§ **EXERCISE MATERIAL**
###

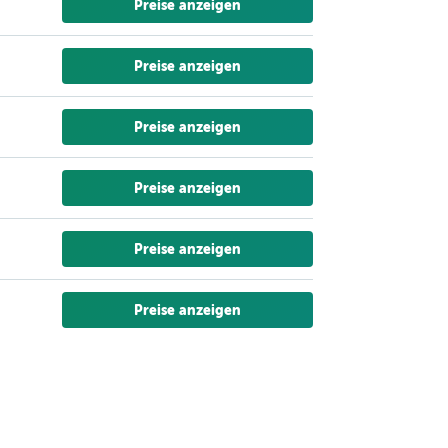
Preise anzeigen
Preise anzeigen
Preise anzeigen
Preise anzeigen
Preise anzeigen
Preise anzeigen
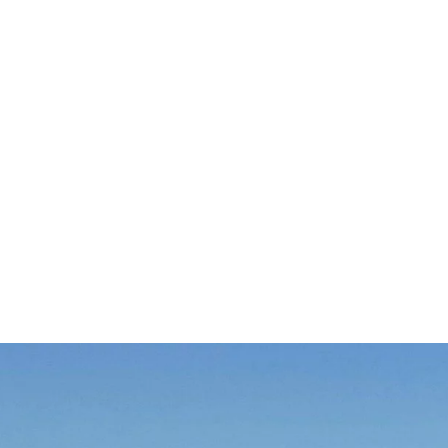
قتصاد
مجتمع
ثقافة
ملفات
معمقة
بودكاست
لعراقية للرد على “إسرائيل”؟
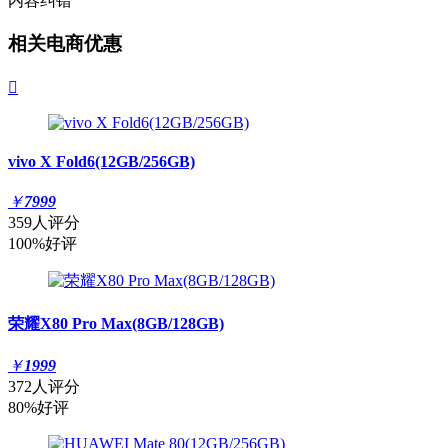
内容纠错
相关电商优惠

vivo X Fold6(12GB/256GB)
￥
7999
359人评分
100%好评
荣耀X80 Pro Max(8GB/128GB)
￥
1999
372人评分
80%好评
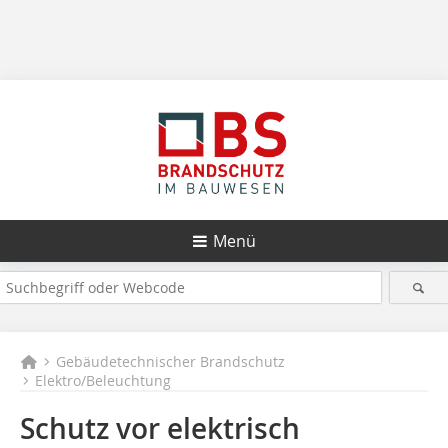
Menü
Gebäudetechnischer Brandschutz
Elektro/Beleuchtung
Schutz vor elektrisch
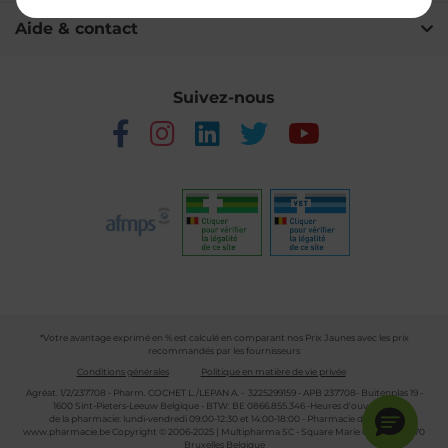
Aide & contact
Suivez-nous
*Votre avantage exprimé en % est calculé en comparant nos Prix Jaunes avec les prix
recommandés par les fournisseurs
Conditions générales
Politique en matière de vie privée
Agréat. 1/2/237708 - Pharm. COCHET L./LEPAN A. - 3225299159 - APB 237708- Buitenplas 19 -
1600 Sint-Pieters-Leeuw Belgique - BTW: BE 0866.855.346 -Heures d'ouverture
de la pharmacie: lundi-vendredi 09:00-12:30 et 14:00-18:00 - Pharmacie de garde :
www.pharmacie.be
Copyright © 2006-2025 | Multipharma SC - Square Marie Curie 30 - 1070
Bruxelles Belgique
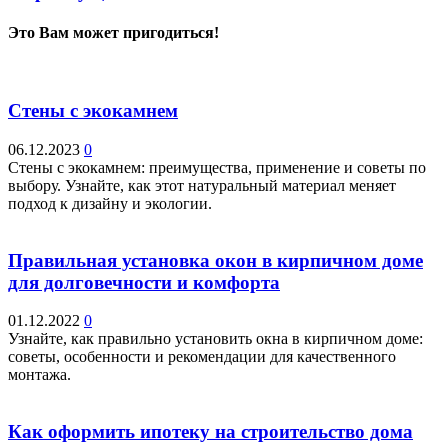
Это Вам может пригодиться!
Стены с экокамнем
06.12.2023
0
Стены с экокамнем: преимущества, применение и советы по
выбору. Узнайте, как этот натуральный материал меняет
подход к дизайну и экологии.
Правильная установка окон в кирпичном доме
для долговечности и комфорта
01.12.2022
0
Узнайте, как правильно установить окна в кирпичном доме:
советы, особенности и рекомендации для качественного
монтажа.
Как оформить ипотеку на строительство дома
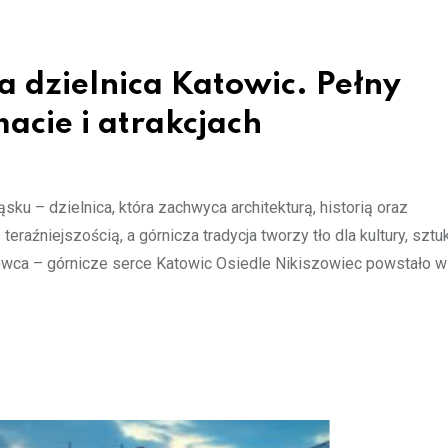
a dzielnica Katowic. Pełny
macie i atrakcjach
sku – dzielnica, która zachwyca architekturą, historią oraz
raźniejszością, a górnicza tradycja tworzy tło dla kultury, sztuk
ca – górnicze serce Katowic Osiedle Nikiszowiec powstało w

###

§ **YOUR OBJECTIVE**
Transcribe the entries above word for word, but leave every picture out of your copy.

§ **COMPLETED TASK**
Preise anzeigen
Preise anzeigen
Preise anzeigen
Preise anzeigen
Preise anzeigen
Preise anzeigen
قتصاد
مجتمع
ثقافة
ملفات
معمقة
بودكاست
لعراقية للرد على “إسرائيل”؟
内容纠错
相关电商优惠

vivo X Fold6(12GB/256GB)
￥
7999
359人评分
100%好评
荣耀X80 Pro Max(8GB/128GB)
￥
1999
372人评分
80%好评
Menü
Gebäudetechnischer Brandschutz
Elektro/Beleuchtung
Schutz vor elektrisch
Aide & contact
Suivez-nous
*Votre avantage exprimé en % est calculé en comparant nos Prix Jaunes avec les prix
recommandés par les fournisseurs
Conditions générales
Politique en matière de vie privée
Agréat. 1/2/237708 - Pharm. COCHET L./LEPAN A. - 3225299159 - APB 237708- Buitenplas 19 -
1600 Sint-Pieters-Leeuw Belgique - BTW: BE 0866.855.346 -Heures d'ouverture
de la pharmacie: lundi-vendredi 09:00-12:30 et 14:00-18:00 - Pharmacie de garde :
www.pharmacie.be
Copyright © 2006-2025 | Multipharma SC - Square Marie Curie 30 - 1070
Bruxelles Belgique
Это Вам может пригодиться!
Стены с экокамнем
06.12.2023
0
Стены с экокамнем: преимущества, применение и советы по
выбору. Узнайте, как этот натуральный материал меняет
подход к дизайну и экологии.
Правильная установка окон в кирпичном доме
для долговечности и комфорта
01.12.2022
0
Узнайте, как правильно установить окна в кирпичном доме:
советы, особенности и рекомендации для качественного
монтажа.
Как оформить ипотеку на строительство дома
a dzielnica Katowic. Pełny
macie i atrakcjach
sku – dzielnica, która zachwyca architekturą, historią oraz
raźniejszością, a górnicza tradycja tworzy tło dla kultury, sztuk
ca – górnicze serce Katowic Osiedle Nikiszowiec powstało w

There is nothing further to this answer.